Prompt →
For the entries that follow, produce an exact copy with no pictures in it.

Collected data →
================

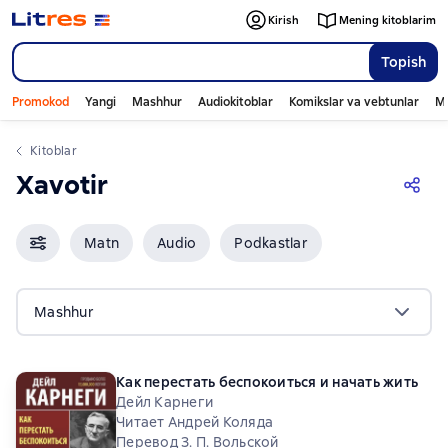
Kirish
Mening kitoblarim
Topish
Promokod
Yangi
Mashhur
Audiokitoblar
Komikslar va vebtunlar
Mo
Kitoblar
Xavotir
Matn
Audio
Podkastlar
Mashhur
Как перестать беспокоиться и начать жить
Дейл Карнеги
Читает Андрей Коляда
Перевод З. П. Вольской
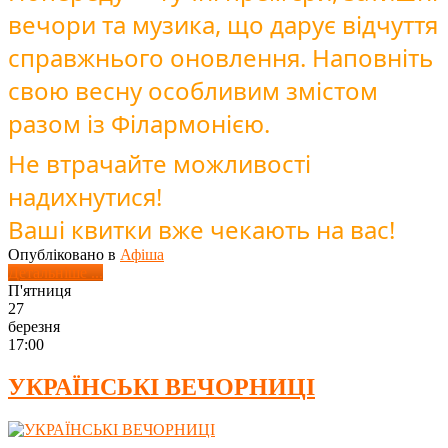
вечори та музика, що дарує відчуття
справжнього оновлення. Наповніть
свою весну особливим змістом
разом із Філармонією.
Не втрачайте можливості
надихнутися!
Ваші квитки вже чекають на вас!
Опубліковано в
Афіша
Детальніше ...
П'ятниця
27
березня
17:00
УКРАЇНСЬКІ ВЕЧОРНИЦІ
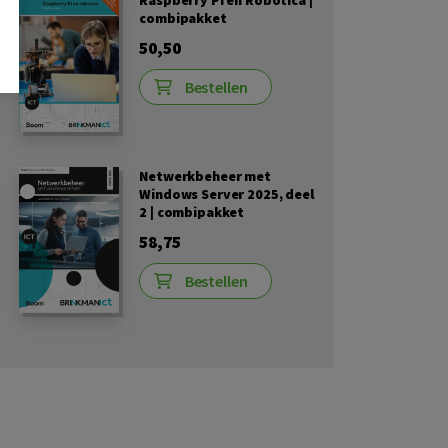
Raspberry Pi en Robotica |
combipakket
50,50
Bestellen
Netwerkbeheer met
Windows Server 2025, deel
2 | combipakket
58,75
Bestellen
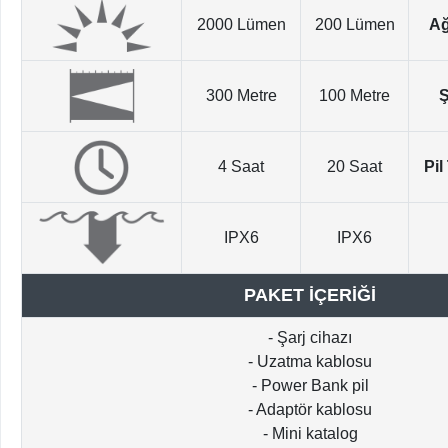
2000 Lümen
200 Lümen
Ağ
300 Metre
100 Metre
Ş
4 Saat
20 Saat
Pil
IPX6
IPX6
PAKET İÇERİĞİ
- Şarj cihazı
- Uzatma kablosu
- Power Bank pil
- Adaptör kablosu
- Mini katalog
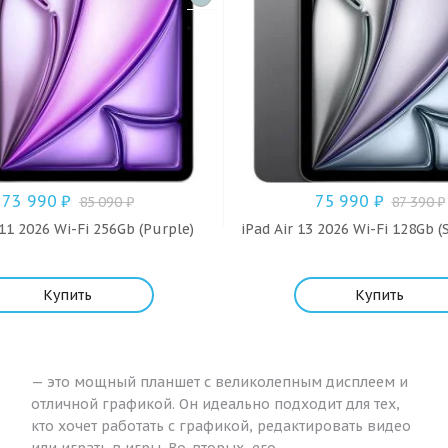
73 990
₽
75 990
₽
85 090
₽
87 390
₽
 11 2026 Wi-Fi 256Gb (Purple)
iPad Air 13 2026 Wi-Fi 128Gb (
Купить
Купить
— это мощный планшет с великолепным дисплеем и
отличной графикой. Он идеально подходит для тех,
кто хочет работать с графикой, редактировать видео
или играть в игры. Во-вторых, его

================

The completed task →
Kirish
Mening kitoblarim
Topish
Promokod
Yangi
Mashhur
Audiokitoblar
Komikslar va vebtunlar
Mo
Kitoblar
Xavotir
Matn
Audio
Podkastlar
Mashhur
Как перестать беспокоиться и начать жить
Дейл Карнеги
Читает Андрей Коляда
Перевод З. П. Вольской
вечори та музика, що дарує відчуття
справжнього оновлення. Наповніть
свою весну особливим змістом
разом із Філармонією.
Не втрачайте можливості
надихнутися!
Ваші квитки вже чекають на вас!
Опубліковано в
Афіша
Детальніше ...
П'ятниця
27
березня
17:00
УКРАЇНСЬКІ ВЕЧОРНИЦІ
Raspberry Pi en Robotica |
combipakket
50,50
Bestellen
Netwerkbeheer met
Windows Server 2025, deel
2 | combipakket
58,75
Bestellen
2000 Lümen
200 Lümen
Ağ
300 Metre
100 Metre
Ş
4 Saat
20 Saat
Pil
IPX6
IPX6
PAKET İÇERİĞİ
- Şarj cihazı
- Uzatma kablosu
- Power Bank pil
- Adaptör kablosu
- Mini katalog
73 990
₽
75 990
₽
85 090
₽
87 390
₽
 11 2026 Wi-Fi 256Gb (Purple)
iPad Air 13 2026 Wi-Fi 128Gb (
Купить
Купить
— это мощный планшет с великолепным дисплеем и
отличной графикой. Он идеально подходит для тех,
кто хочет работать с графикой, редактировать видео
или играть в игры. Во-вторых, его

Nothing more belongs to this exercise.